US Foods didn't respond to a request for comment. The company is owned by private-equity firms including KKR & Co. Shares of Sysco fell 3.4% to $38.56 on the NYSE on Thursday.

Restaurant owners offered a mix of views on the suit. Suzanne Aquila, a Sysco customer who owns Bloomington Bagel Co. in Bloomington, Ind., said that local distributors can't compete with companies like Sysco because of its ability to buy in bulk and its wide range of services.

"I think the decision to challenge the merger is the only decision to make," Ms. Aquila added. "We've had quite a run-up in food costs this year, and without competition, we would have no tools to try to contain those costs."

Others said the anticipated merger has already sparked more heated competition in their markets.

"Everybody in our area in South Carolina thought it was a done deal," said Bobby Williams, owner of a Southern home-cooking chain called Lizard's Thicket. "There have been a lot of new distributors coming into town to try to snatch up business because of it."

Sysco and some of its peers have taken a hit on profits in recent years as rivals such as Restaurant Depot, which offers online ordering and self-service warehouses, wooed its customers. Sysco's earnings have been declining steadily for years, falling 6.1% to $932 million in fiscal 2014, which ended in June, despite a 4.7% increase in revenue to $46.5 billion.
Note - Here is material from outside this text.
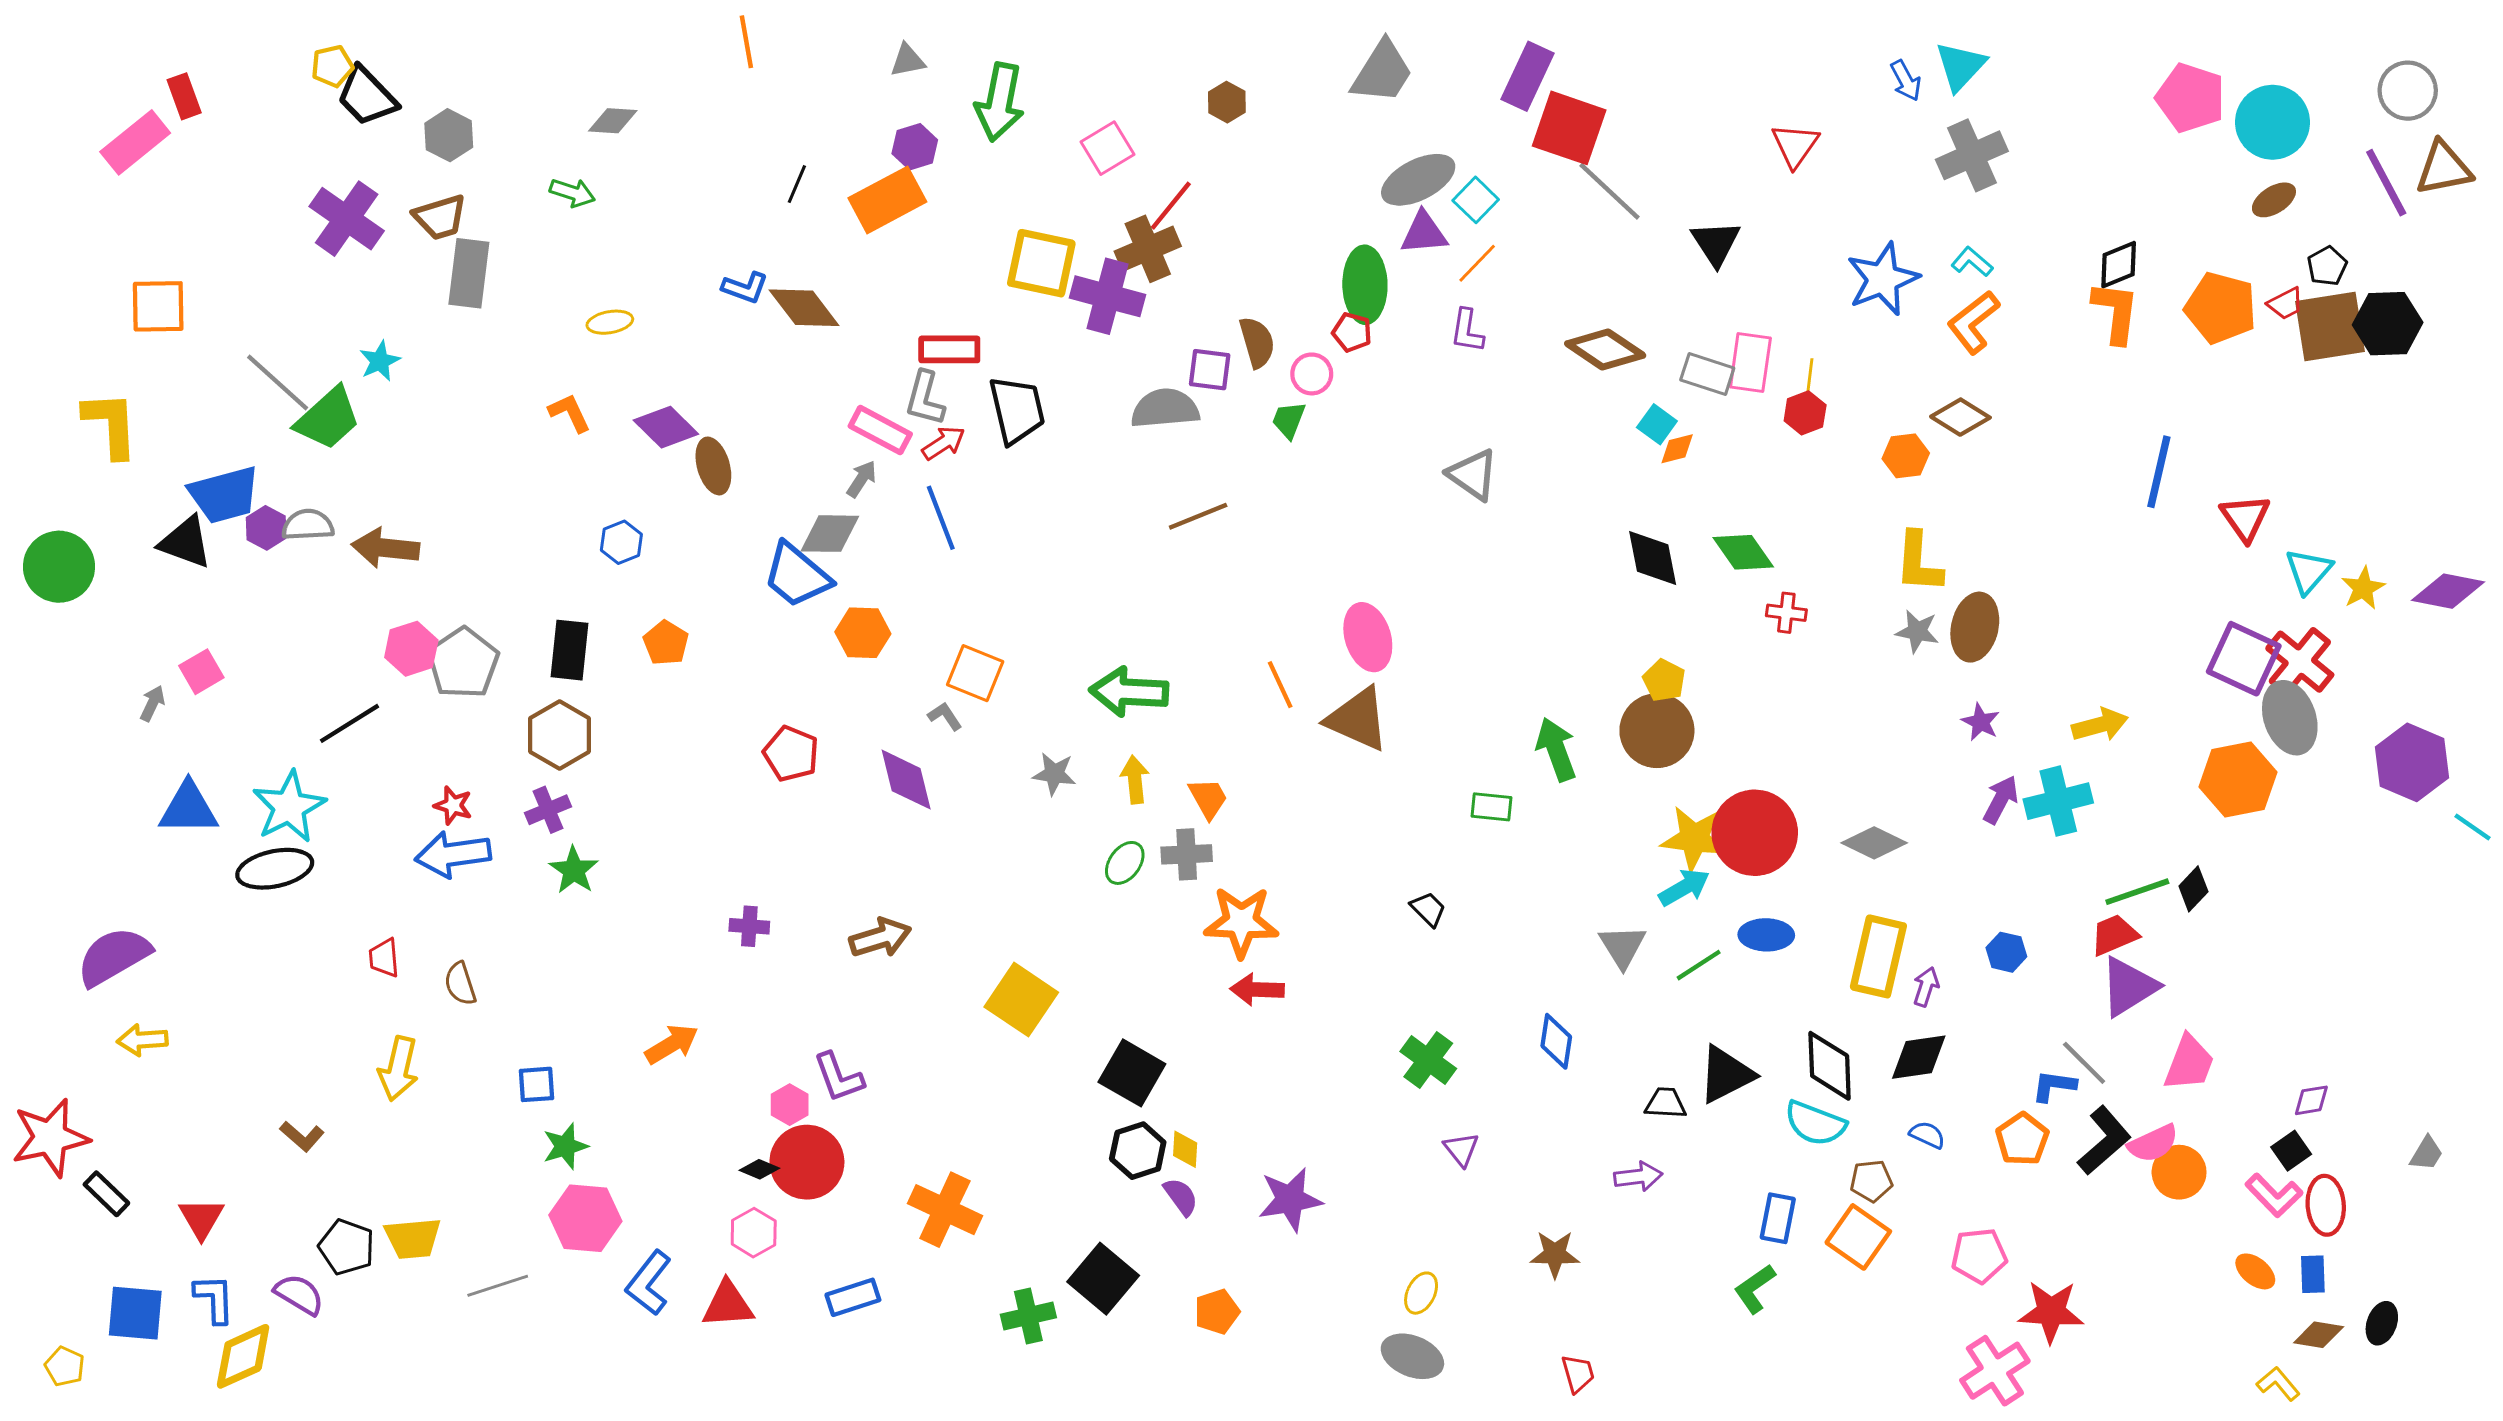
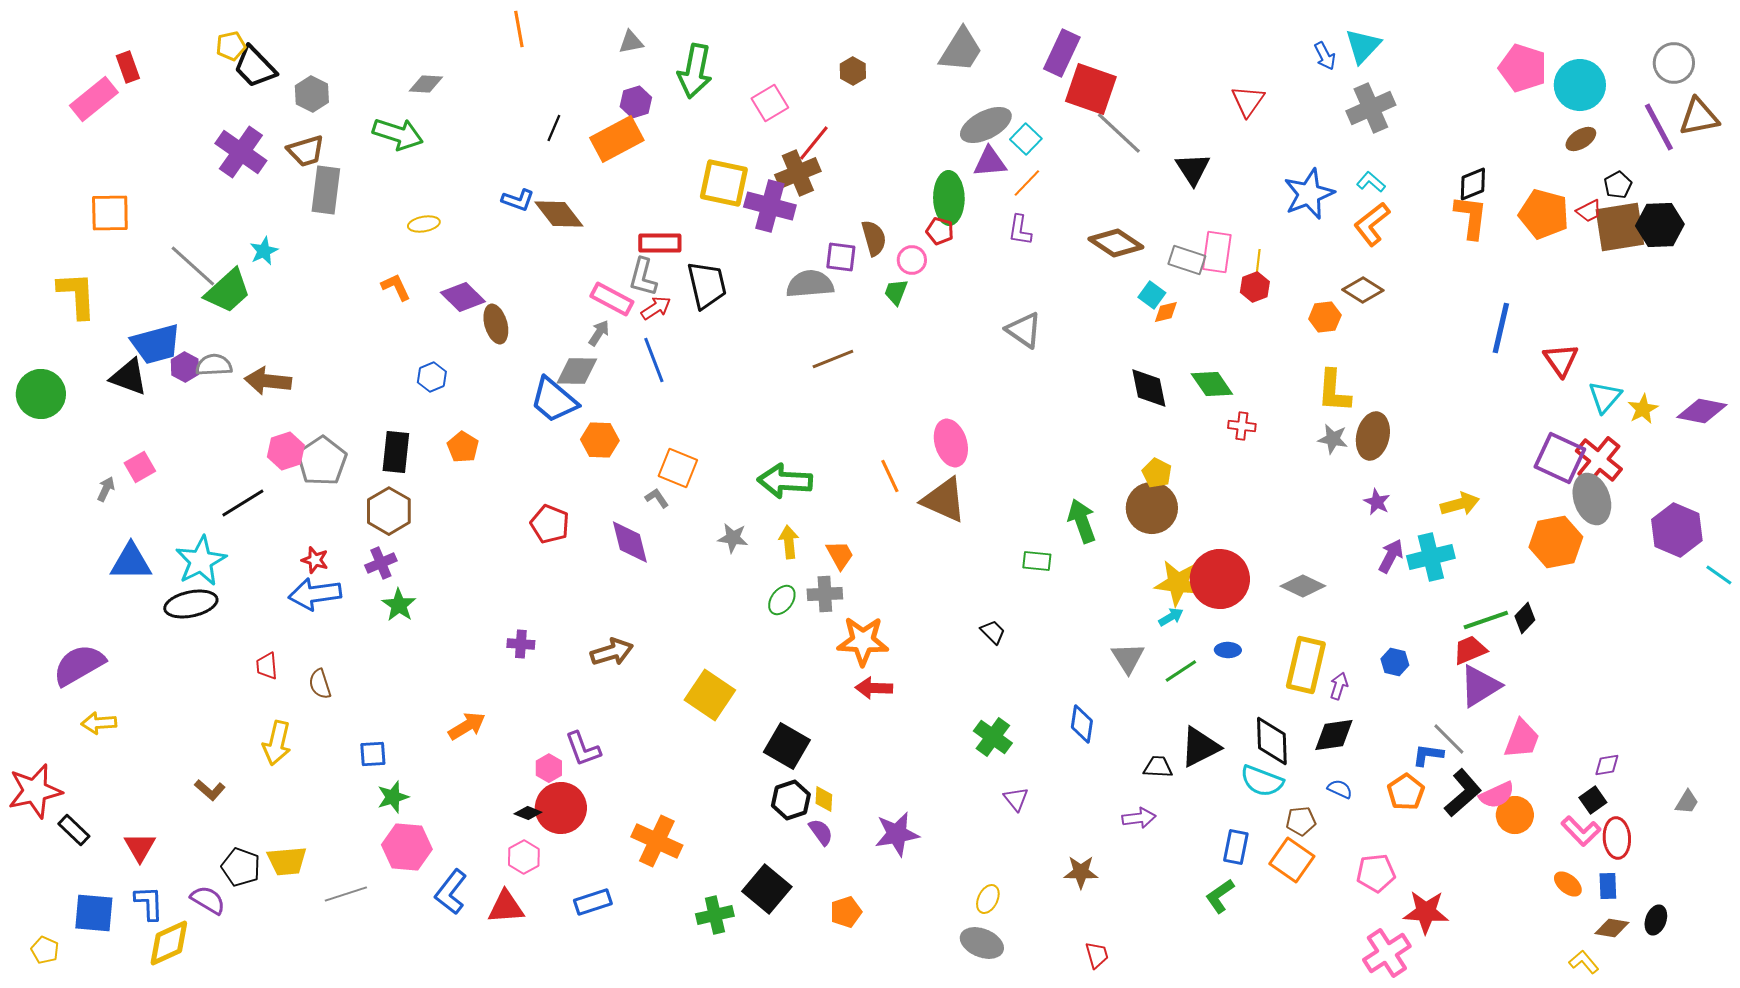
green arrow: (572, 193) -> (398, 134), size x1.6
cyan arrow: (1684, 887) -> (1171, 617), size x0.7
blue ellipse: (1766, 935) -> (1228, 650), size x0.7

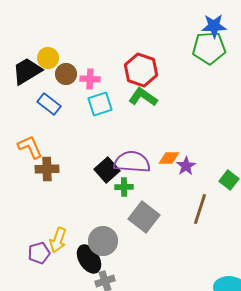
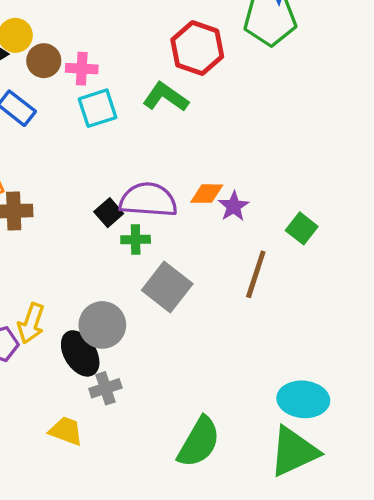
red hexagon: (141, 70) -> (197, 48), moved
black square: (107, 170) -> (109, 213), size x0.7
Sysco in recent days escalated preparations to battle a government lawsuit, hiring top antitrust lawyers who are former FTC officials to lead the company's defense. Sysco has said it could keep the merger agreement in place long enough for any case to go to trial.

The FTC plans to try the merger case through its own administrative litigation system, and it set a trial date of July 21. Concurrently it is asking a Washington, D.C., federal court to issue a preliminary injunction to block the deal while the case at the FTC proceeds.

The federal court proceedings could be a crucial testing ground for the case because they will likely take place before the in-house trial scheduled at the FTC.

The companies' merger agreement expires in September, but they could extend it if litigation isn't wrapped up by then.

Lengthy settlement talks between the two sides, including last-ditch meetings between the firms and the commissioners last week, failed to produce an agreement to allow the merger.

Sysco offered to address FTC concerns about competition by selling off a large package of assets that generate $4.6 billion in annual revenue to the nation's third-largest food distributor, Performance Food Group. Under that proposed deal, PFG would expand significantly by buying 11 US Foods distribution centers. The company declined to comment on the FTC's lawsuit.

The FTC's Ms. Feinstein said the proposed settlement didn't fix the problems the commission has identified. "We don't think PFG will be as good a competitor as US Foods was prior to the merger," she said.

The lawsuit is the FTC's highest-profile merger challenge since 2007, when it sought to stop Whole Foods Market Inc. from acquiring a rival. Recent headline-grabbing merger lawsuits under the Obama administration have come from the Justice Department, which shares U.S. antitrust authority.

The FTC's two Republicans didn't offer details on why they opposed the lawsuit. Dissenting commissioners often choose not to air their criticisms while the FTC is in active litigation. One of the dissenters, Commissioner Joshua Wright, acknowledged this custom on Twitter, but he also tweeted that he had "no reason to believe" the merger violated federal antitrust law.

Angela Chen contributed to this article.